Today, I realized that I have been working on this blog for nearly a year without publishing it. I have been afraid of how people will respond.  (Note to self: chances are good that no one will!) I am afraid of offending and saying the wrong thing. I am afraid of accidentally alienating people that I love, of doing some kind of irreparable harm. I know there is power in words. Maybe it is better to just be quiet.

This is a long time to live in fear. It is a long time to work and dream and fiddle without publishing.  It is also a sad statement on how much I still value security, and esteem, and power. News flash: when Father Keating says these things can’t make you happy, he was right. I would like the power to make sure that no harm comes from my words, and that people like me a lot, and that I am appreciated and commended. I have walked for a long time on that road.  It’s not getting me anywhere good.

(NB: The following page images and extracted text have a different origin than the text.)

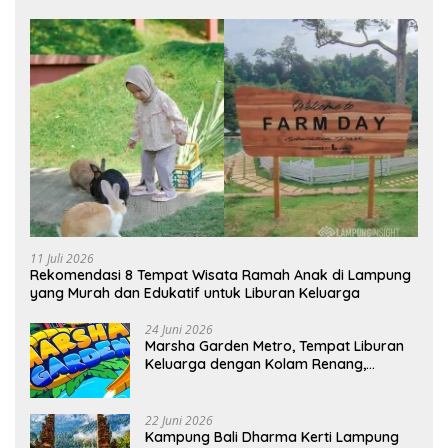
11 Juli 2026
Rekomendasi 8 Tempat Wisata Ramah Anak di Lampung
yang Murah dan Edukatif untuk Liburan Keluarga
24 Juni 2026
Marsha Garden Metro, Tempat Liburan
Keluarga dengan Kolam Renang,
Playground dan Villa
22 Juni 2026
Kampung Bali Dharma Kerti Lampung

So I remember. Again.   Power, esteem, and security don’t bring happiness.   It’s all about being content with God’s love alone.

Maybe it’s time to hit the publish button. And trust the path that moves on from here.

Success

Elephant shuffle

October 20, 2016

I am not doing this perfectly, you know.

Not planning out my day, and having goals, or times set aside for this thing, and that thing. I am not always doing the ONE thing before other things. Sometimes, when I should be writing here, I am cooking salmon. Poaching it in lemon juice and white wine. And then maybe I am going to the refrigerator and pulling out the bag of aging jalapenos, and cutting them open, and removing the seeds, and being too lazy to put on gloves, so I have to tell myself repeatedly, “Keep your hands out of your eyes. Hands out of the eyes.” Putting those jalapenos in the oven, and roasting them as best as I can, so we can put them on turkey burgers later in the week, a bite of hot earthiness.

So I did not have a plan for the day.  I did not sit down last night, like the productivity gurus recommend, and make a plan. Instead, after I got home from dropping off my boy at school, I went running.

Well, honestly? First, I procrastinated, just a little. It’s hard not to do that. I put the clothes in the dryer. Checked my email.But before too long, I went running. That is always a good thing. Never do I finish running and think, “I really shouldn’t have done that.  I should have stayed home and checked my Facebook feed instead.”

Here is the thing. I am moving. I am moving at an elephant pace. But I am moving.  I am a 9 on the Enneagram, if that means anything to you, and the animal of the 9 is the elephant. But here is the good news:  I am no longer a stuck elephant. I am no longer the elephant who has laid down under a tree and given up. I am an elephant who is walking:  steadily, slowly.  If no one else sees what I do here? If no one else ever cares?  Or, even worse, if people do see it and they say it is horrible?

Well. That is not fun. But it is OK. That is not a problem. That may even be a blessing.

Because the point is to show up at the page. The point is to realize that the part of me that cares about being noticed, about being liked, about success?  That this part is broken, and that if I can just notice it, and be with it, then I am free to carry on. Doing my slow elephant shuffle, making my way down the road.